Key Experimental Results¶
Main Results¶
Evaluation is conducted on the PASCAL VOC and MS COCO datasets against multiple object detection backdoor attacks (ghost object attacks, vanish object attacks, misclassification attacks) using detectors like Faster R-CNN and YOLO.
| Method | VOC Ghost (AUROC) | VOC Vanish (AUROC) | COCO Ghost (AUROC) | COCO Vanish (AUROC) |
|---|---|---|---|---|
| STRIP (Adapted from classification) | 52.3 | 55.1 | 50.8 | 53.2 |
| SentiNet | 58.7 | 54.2 | 56.1 | 52.9 |
| Spectral Signature | 61.4 | 59.8 | 58.3 | 56.7 |
| TRACE | 93.1 | 89.7 | 91.2 | 87.5 |
Ablation Study¶
| Configuration | AUROC (VOC avg) | Description |
|---|---|---|
| TRACE (bg + fg) | 91.4 | Complete method, combining both transformations |
| bg transformation only | 86.2 | Only background transformation, dropped by 5.2% |
| fg transformation only | 83.7 | Only foreground transformation, dropped by 7.7% |
| N=3 transformed versions | 85.6 | Decreased number of transformations leads to lower detection capability |
| N=10 transformed versions | 91.4 | Sufficient number of transformations |
| N=20 transformed versions | 91.8 | Diminishing marginal returns |
Key Findings¶
- TRACE improves AUROC by approximately 30 percentage points over the best existing detection methods, demonstrating that methods adapted directly from classification tasks are indeed unsuitable for object detection.

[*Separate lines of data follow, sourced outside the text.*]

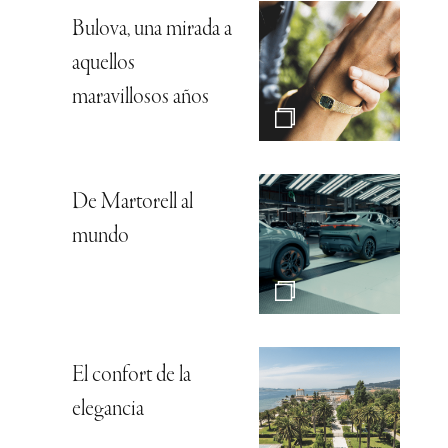
Bulova, una mirada a
aquellos
maravillosos años
De Martorell al
mundo
El confort de la
elegancia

- The contributions of background transformation and foreground transformation are complementary, and using them in combination yields the best results; background transformation is more effective against "ghost object" attacks, whereas foreground transformation is more critical for "vanish object" attacks.
- The number of transformations \(N\) saturates around 10; increasing the number of transformations further yields limited gains.
- Under adaptive attacks, TRACE still maintains robust performance. To evade TRACE, attackers must make the trigger sensitive to both foreground and background transformations, which directly contradicts the goal of stable trigger activation.
Highlights & Insights¶
- The two observations (background consistency + foreground independence) accurately capture the essential characteristics of backdoor triggers: Triggers operate as semantic-free shortcuts, which inherently means they are decoupled from context. This insight itself is a significant conceptual contribution.
- The black-box and training-free detection paradigm is highly practical: In real-world scenarios, models are often deployed via APIs, where users only have black-box query access to inputs and outputs. TRACE fully satisfies this constraint.
- The method can theoretically be extended to backdoor detection in other object-level tasks, such as instance segmentation.
Limitations & Future Work¶
- Foreground/background separation depends on the quality of existing segmentation methods; inaccurate segmentation may degrade detection performance.
- For triggers embedded in the background rather than the foreground (e.g., global perturbation triggers), background transformation may fail.
- Computational overhead scales linearly with the number of transformations; \(N=10\) implies more than 10 inferences per sample.
- Clean-label attacks (attacks where triggers do not alter labels during training) are not considered, and their behavior patterns might differ.
Related Work & Insights¶
- vs STRIP: STRIP detects classification backdoors by superposing multiple images, relying on variations in output entropy. However, this method is inapplicable to the varying count of bounding boxes in object detection.
- vs SentiNet: SentiNet locates suspicious regions to detect triggers, but it requires white-box access to intermediate feature maps. TRACE is completely black-box.
- vs Neural Cleanse: Neural Cleanse requires a large number of clean samples and model parameters to reverse-engineer triggers. TRACE is a sample-by-sample, test-time method requiring no extra data.
Rating¶
- Novelty: ⭐⭐⭐⭐⭐ The first test-time backdoor detection method for object detection, with two profound and novel core observations.
- Experimental Thoroughness: ⭐⭐⭐⭐ Evaluated across multiple attack types, datasets, and detectors, including adaptive attacks.
- Writing Quality: ⭐⭐⭐⭐ Clear logical progression from observation to method to validation.
- Value: ⭐⭐⭐⭐⭐ Fills the gap in object detection backdoor detection, offering a simple and practical method with direct implications for deployment security.